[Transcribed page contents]
▼▼▼

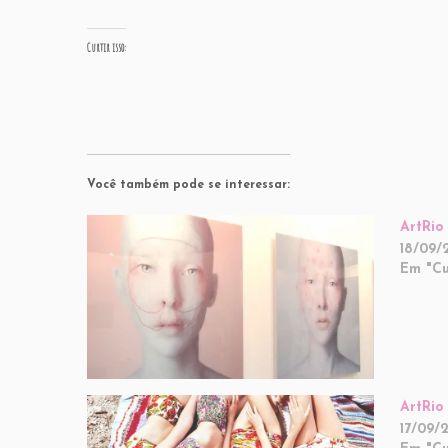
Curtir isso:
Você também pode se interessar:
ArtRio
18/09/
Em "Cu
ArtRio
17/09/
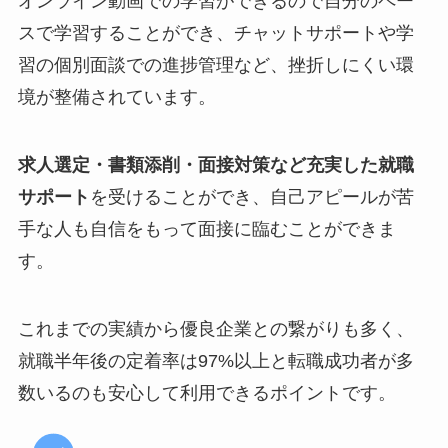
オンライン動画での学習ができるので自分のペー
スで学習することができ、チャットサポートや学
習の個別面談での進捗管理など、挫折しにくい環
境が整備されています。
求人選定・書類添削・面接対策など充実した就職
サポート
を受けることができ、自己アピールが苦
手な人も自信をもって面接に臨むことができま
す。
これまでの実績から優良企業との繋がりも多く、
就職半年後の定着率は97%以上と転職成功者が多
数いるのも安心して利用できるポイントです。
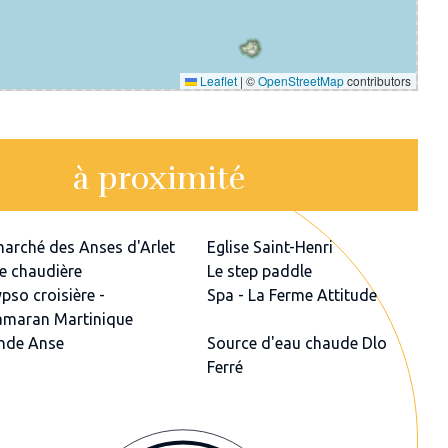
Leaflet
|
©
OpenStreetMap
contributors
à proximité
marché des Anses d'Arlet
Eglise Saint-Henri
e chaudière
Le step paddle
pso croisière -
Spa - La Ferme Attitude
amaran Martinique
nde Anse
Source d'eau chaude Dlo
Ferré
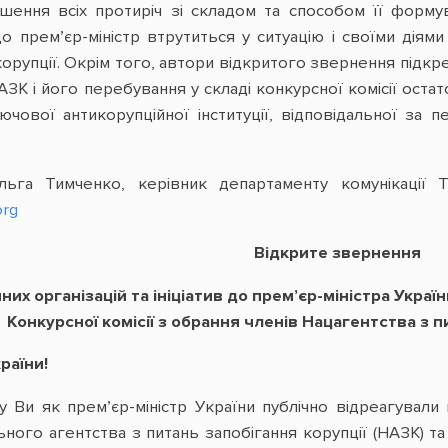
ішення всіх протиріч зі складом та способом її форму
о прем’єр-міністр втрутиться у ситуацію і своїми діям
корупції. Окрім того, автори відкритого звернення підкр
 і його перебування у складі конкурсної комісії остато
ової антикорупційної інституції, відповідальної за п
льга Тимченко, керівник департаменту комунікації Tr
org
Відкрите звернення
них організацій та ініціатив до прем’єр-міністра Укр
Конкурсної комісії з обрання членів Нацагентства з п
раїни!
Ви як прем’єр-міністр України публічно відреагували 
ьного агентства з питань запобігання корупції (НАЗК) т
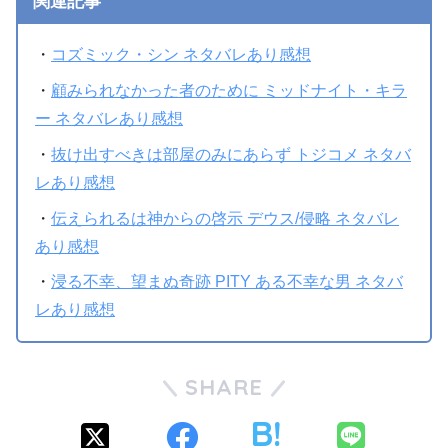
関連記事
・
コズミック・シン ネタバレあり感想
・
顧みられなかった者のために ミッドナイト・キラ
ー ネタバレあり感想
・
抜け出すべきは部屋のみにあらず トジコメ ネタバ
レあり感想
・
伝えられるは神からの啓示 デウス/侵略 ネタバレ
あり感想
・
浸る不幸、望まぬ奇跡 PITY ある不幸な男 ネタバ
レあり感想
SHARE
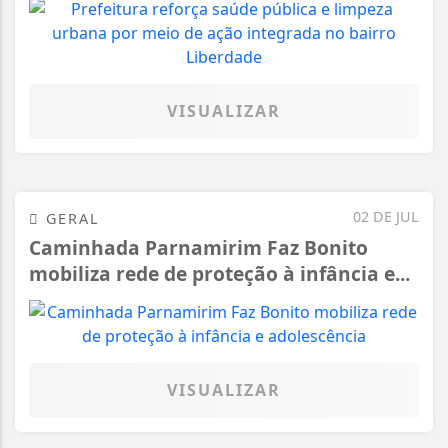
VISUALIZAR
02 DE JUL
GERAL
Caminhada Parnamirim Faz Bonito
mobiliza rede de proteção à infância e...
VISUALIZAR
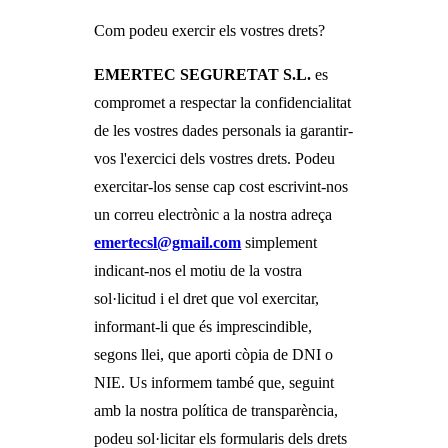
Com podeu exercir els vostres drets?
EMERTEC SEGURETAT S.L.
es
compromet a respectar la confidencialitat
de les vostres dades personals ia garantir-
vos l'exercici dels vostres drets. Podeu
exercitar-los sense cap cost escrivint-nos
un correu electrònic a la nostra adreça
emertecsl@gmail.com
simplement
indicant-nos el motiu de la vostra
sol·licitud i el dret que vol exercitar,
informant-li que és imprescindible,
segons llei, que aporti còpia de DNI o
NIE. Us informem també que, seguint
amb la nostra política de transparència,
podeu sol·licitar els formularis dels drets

▲▲▲

Work instructions:
Write out the records once more, word for word, though without the pictures they contain.

Output:
Curtir isso:
Você também pode se interessar:
ArtRio
18/09/
Em "Cu
ArtRio
17/09/
オンライン動画での学習ができるので自分のペー
スで学習することができ、チャットサポートや学
習の個別面談での進捗管理など、挫折しにくい環
境が整備されています。
求人選定・書類添削・面接対策など充実した就職
サポート
を受けることができ、自己アピールが苦
手な人も自信をもって面接に臨むことができま
す。
これまでの実績から優良企業との繋がりも多く、
就職半年後の定着率は97%以上と転職成功者が多
数いるのも安心して利用できるポイントです。
Leaflet
|
©
OpenStreetMap
contributors
à proximité
marché des Anses d'Arlet
Eglise Saint-Henri
e chaudière
Le step paddle
pso croisière -
Spa - La Ferme Attitude
amaran Martinique
nde Anse
Source d'eau chaude Dlo
Ferré
ішення всіх протиріч зі складом та способом її форму
о прем’єр-міністр втрутиться у ситуацію і своїми діям
корупції. Окрім того, автори відкритого звернення підкр
 і його перебування у складі конкурсної комісії остато
ової антикорупційної інституції, відповідальної за п
льга Тимченко, керівник департаменту комунікації Tr
org
Відкрите звернення
них організацій та ініціатив до прем’єр-міністра Укр
Конкурсної комісії з обрання членів Нацагентства з п
раїни!
Ви як прем’єр-міністр України публічно відреагували 
ьного агентства з питань запобігання корупції (НАЗК) т
関連記事
・
コズミック・シン ネタバレあり感想
・
顧みられなかった者のために ミッドナイト・キラ
ー ネタバレあり感想
・
抜け出すべきは部屋のみにあらず トジコメ ネタバ
レあり感想
・
伝えられるは神からの啓示 デウス/侵略 ネタバレ
あり感想
・
浸る不幸、望まぬ奇跡 PITY ある不幸な男 ネタバ
レあり感想
SHARE
VISUALIZAR
02 DE JUL
GERAL
Caminhada Parnamirim Faz Bonito
mobiliza rede de proteção à infância e...
VISUALIZAR
Com podeu exercir els vostres drets?
EMERTEC SEGURETAT S.L.
es
compromet a respectar la confidencialitat
de les vostres dades personals ia garantir-
vos l'exercici dels vostres drets. Podeu
exercitar-los sense cap cost escrivint-nos
un correu electrònic a la nostra adreça
emertecsl@gmail.com
simplement
indicant-nos el motiu de la vostra
sol·licitud i el dret que vol exercitar,
informant-li que és imprescindible,
segons llei, que aporti còpia de DNI o
NIE. Us informem també que, seguint
amb la nostra política de transparència,
podeu sol·licitar els formularis dels drets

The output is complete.